Best Practice - Web Service Logon

Toddy_Boy

Hi All

Working with SQL Server R2 64 bit, Nav2009 Classic Client, Objects 2.6 (old school baby 8) ) we have developed an asp.net website to enable members of the outside world to interact with Navision via web services which works well, however we are having some authentication issues and I'm wondering what the bestter practice would be.

A domain user domainname\dn is used to run the Business Layer services. I would like, for consistency (and not o use another CAL) to use this user's credentials (username and password) when connecting the web service i.e.

objWSClass.Credentials = New Net.NetworkCredential("dn", "dnpassword", "domainname")

However this returns an error when trying to conect to the database when used in a web service call "Login failed when trying to connect to SQL Server", if I use my credentials (I am local SQL Admin) everything works fine.

So, have I missed something obvious setting up the domain\dn user or is the better practice to use a dedicated user to authenticate?

Steve

kine

1) CALs are not about accounts, it is about physical users working with the system. Doesn't matter if you have 100 accounts in the system when physically using it is only one person. It is one CAL. If you have one account,used with 100 users,it is 100 CALs...
2) Is the account defined in NAV and have some roles assigned?

Toddy_Boy

Hi Kine

I can logon with windows authentication as the domain\dn no problem, the user has Super rights.

Steve

kine

May be problems with Kerberos and SPNs?

Toddy_Boy

Hi Kine

Nothing was done with Kerberos for my user (the one that logs the web service on no problem), although we had to do a lot of Kerberos and SPN stuff to get the domain\dn user to function correctly when being used as the service account.

I get the feeling it's something to do with the SQL Server account or admin user account, however both myself and the domain\dn user are local admins on all machines.

Steve

kine

Than try to go through event logs on the service tier and on the SQL server to find more. Look into SQL if the authnetication request is for ANONYMOUS or for correct account. Check that the account have correct permissions on SQL to login...

Toddy_Boy

Error Log on the SQL Server shows

Login failed for user 'NT AUTHORITY\ANONYMOUS LOGON'. Reason: Token-based server access validation failed with an infrastructure error. Check for previous errors.

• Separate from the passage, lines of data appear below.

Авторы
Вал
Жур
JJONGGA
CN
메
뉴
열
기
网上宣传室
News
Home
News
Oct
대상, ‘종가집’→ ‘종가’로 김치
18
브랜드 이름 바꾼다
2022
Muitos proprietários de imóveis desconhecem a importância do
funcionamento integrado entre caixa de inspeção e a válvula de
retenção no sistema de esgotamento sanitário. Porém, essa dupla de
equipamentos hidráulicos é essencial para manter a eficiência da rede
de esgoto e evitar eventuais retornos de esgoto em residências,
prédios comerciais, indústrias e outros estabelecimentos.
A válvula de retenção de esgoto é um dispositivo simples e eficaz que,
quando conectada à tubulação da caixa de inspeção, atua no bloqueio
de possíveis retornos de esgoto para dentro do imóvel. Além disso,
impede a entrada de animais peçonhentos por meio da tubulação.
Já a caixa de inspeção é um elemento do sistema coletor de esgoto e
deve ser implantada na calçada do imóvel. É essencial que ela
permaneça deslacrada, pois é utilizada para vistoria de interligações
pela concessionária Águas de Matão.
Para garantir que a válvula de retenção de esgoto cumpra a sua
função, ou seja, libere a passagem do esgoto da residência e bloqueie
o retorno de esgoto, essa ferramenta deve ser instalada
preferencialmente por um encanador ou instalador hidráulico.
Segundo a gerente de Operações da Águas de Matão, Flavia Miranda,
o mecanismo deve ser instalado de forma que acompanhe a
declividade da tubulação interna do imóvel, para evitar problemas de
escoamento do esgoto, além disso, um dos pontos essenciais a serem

What does that mean :-k We resolved errors like this with the Kerberos SPN stuff when setting up domain\dn

kine

I recommend to check again the SPNs, date and time on the servers, and that the user account is not somehow disabled for Krberos and delegation (untrusted for delegation etc.)

PhilipAvis

Toddy. Did you find an answer to this problem?

Toddy_Boy

Yes with the aid of our Dynamics partner.

It was a problem with the SPNs and Kerberos. The SPNs were set up incorrectly, these needed to be amended by using the adsiedit.msc - Active Directory Security Information editor for setting SPN's via a GUI. This is part of W2003 Server support tools SP2. Here is a fuller description of what was done and used, hope it's useful.

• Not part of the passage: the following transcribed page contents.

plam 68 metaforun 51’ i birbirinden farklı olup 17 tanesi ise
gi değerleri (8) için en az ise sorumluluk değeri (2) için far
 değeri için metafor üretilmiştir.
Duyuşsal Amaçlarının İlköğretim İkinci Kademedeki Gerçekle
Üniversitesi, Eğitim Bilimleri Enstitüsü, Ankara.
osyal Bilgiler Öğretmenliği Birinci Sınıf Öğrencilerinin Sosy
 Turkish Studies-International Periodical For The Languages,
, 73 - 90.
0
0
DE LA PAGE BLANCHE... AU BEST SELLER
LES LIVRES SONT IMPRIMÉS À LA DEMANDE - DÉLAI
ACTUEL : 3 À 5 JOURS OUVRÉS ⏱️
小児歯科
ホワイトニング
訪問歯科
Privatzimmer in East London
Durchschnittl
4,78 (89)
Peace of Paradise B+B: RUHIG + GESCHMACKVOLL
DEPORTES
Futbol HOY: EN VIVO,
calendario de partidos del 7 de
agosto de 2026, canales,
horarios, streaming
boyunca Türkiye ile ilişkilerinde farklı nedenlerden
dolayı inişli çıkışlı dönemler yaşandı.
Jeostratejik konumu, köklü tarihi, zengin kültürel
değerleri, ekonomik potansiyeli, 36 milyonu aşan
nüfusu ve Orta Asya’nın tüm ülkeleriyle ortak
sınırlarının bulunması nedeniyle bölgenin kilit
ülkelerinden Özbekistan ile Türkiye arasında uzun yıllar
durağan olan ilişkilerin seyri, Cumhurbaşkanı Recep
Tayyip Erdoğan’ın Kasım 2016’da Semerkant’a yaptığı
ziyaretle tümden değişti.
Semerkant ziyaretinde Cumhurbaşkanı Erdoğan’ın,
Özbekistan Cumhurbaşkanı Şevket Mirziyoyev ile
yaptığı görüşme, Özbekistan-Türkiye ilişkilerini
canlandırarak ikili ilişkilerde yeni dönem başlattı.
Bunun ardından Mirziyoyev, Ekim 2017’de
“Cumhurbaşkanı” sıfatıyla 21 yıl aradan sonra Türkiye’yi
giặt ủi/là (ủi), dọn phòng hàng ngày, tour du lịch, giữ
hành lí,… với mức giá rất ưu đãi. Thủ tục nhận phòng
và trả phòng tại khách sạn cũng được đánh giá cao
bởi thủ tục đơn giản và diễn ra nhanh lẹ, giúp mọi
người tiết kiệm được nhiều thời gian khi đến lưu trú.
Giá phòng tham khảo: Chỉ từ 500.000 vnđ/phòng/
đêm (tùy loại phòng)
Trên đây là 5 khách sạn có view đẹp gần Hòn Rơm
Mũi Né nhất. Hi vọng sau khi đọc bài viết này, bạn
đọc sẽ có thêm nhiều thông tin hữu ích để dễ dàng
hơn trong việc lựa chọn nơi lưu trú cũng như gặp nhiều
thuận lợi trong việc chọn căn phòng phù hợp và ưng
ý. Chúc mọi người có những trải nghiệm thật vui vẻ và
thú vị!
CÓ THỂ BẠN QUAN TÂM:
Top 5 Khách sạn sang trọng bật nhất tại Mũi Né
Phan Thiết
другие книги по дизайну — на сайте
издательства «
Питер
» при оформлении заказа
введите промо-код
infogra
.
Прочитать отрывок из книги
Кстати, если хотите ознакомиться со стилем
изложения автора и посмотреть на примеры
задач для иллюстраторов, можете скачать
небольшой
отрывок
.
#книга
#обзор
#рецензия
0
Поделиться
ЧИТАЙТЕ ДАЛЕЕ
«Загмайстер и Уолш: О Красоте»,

KerbTray - Kerberos toolkit for looking at Kerberos tickets - download from Microsoft

Setting SPN's for SQL Clusters - and multiple SQL instances http://support.microsoft.com/kb/319723

The key points here are:

1. Use the instructions in the KB article to set the SPN's for SQL - these are dynamically set using these instructions.
2. Set the SPN's on the service names using adsiedit - they DO include the port numbers.
3. Once the SPN's have been setup for the services (SQL service account and Nav server account), the delegation information that needs to be added to the NAV Server account (via active directory users and computers) will be driven by the SPN's that have been set up on the SQL service.
4. Use the kerberos tool to check that the SPN's are working for the RTC connectivity to the NAV server.